Áudios e mensagens revelados pela revista “Veja” nesta terça-feira (19) mostram que, de fato, houve uma conversa via WhatsApp entre o presidente Jair Bolsonaro (PSL) e o então secretário-geral da Presidência, Gustavo Bebianno, na terça-feira da semana passada (12).
Na quarta (13), Carlos Bolsonaro (PSC-RJ), um dos filhos do presidente e vereador do Rio, publicou em seu Twitter um áudio chamando Bebianno de mentiroso e dizendo que a conversa entre o pai e o ministro não havia acontecido. A publicação foi replicada por Jair Bolsonaro, o que intensificou a crise no governo que culminou com a demissão de Bebianno.
O material exposto pela revista revive o debate sobre a comunicação ou não de Bolsonaro com seu ministro, mas também dá margem para outra discussão: vazar áudios de WhatsApp é crime?
Se você é uma pessoa comum, há sim a possibilidade de punição pelo compartilhamento não autorizado de mensagens. A pena pode ser de reclusão por um a seis meses ou pagamento de multa.
Isso está previsto no nosso Código Penal, no artigo 153, que criminaliza “divulgar a alguém, sem justa causa, conteúdo de documento particular ou de correspondência confidencial, de que é destinatário ou detentor, e cuja divulgação possa produzir dano a outrem”.

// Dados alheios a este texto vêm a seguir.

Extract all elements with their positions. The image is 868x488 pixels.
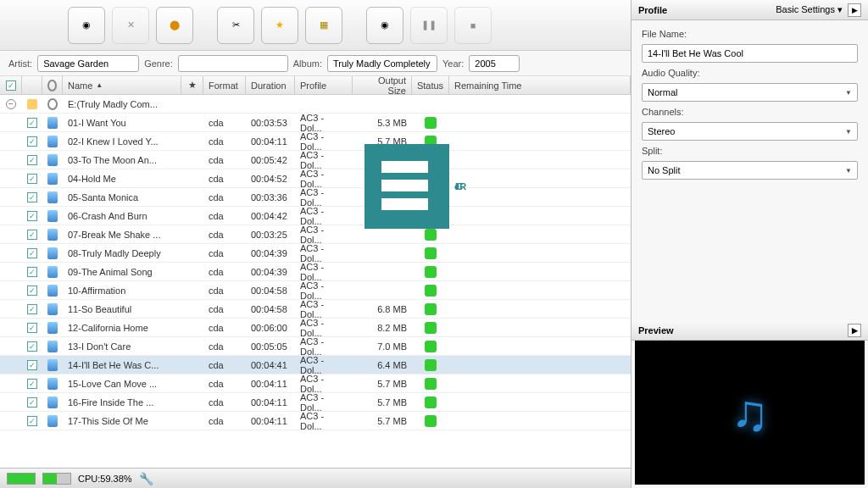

Não faltam ações que condenam pessoas que vazaram conteúdo de grupos de WhatsApp para quem não pertenciam ao grupo original. O fundamento é sempre o mesmo: aquelas mensagens eram direcionadas para quem estava no grupo. Ao vazar esse conteúdo, gerando danos, o responsável pode responder por danos materiais e morais
Carlos Affonso, diretor do Instituto de Tecnologia e Sociedade (ITS)
Foi o que aconteceu, por exemplo, quando um ex-diretor do Coritiba divulgou conversas mantidas em um grupo do WhatsApp que reunia membros da diretoria do clube de futebol. Não adiantou ele dizer que exercia sua liberdade de expressão de informar torcedores sobre a “forma de gestão empregada no clube” nem dizer que não devia manter as conversas confidenciais por não manter relação de amizade com os outros integrantes. A Justiça do Paraná obrigou-o a pagar indenização por danos morais no valor de R$ 5.000 a cada um dos integrantes do grupo.
PRESIDENTE É DIFERENTE
Mas a discussão sobre a legalidade ou não do vazamento dos áudios ganha outros contornos quando estamos falando do presidente da República. Aqui entra outro aspecto, que é o interesse público nas informações apresentadas.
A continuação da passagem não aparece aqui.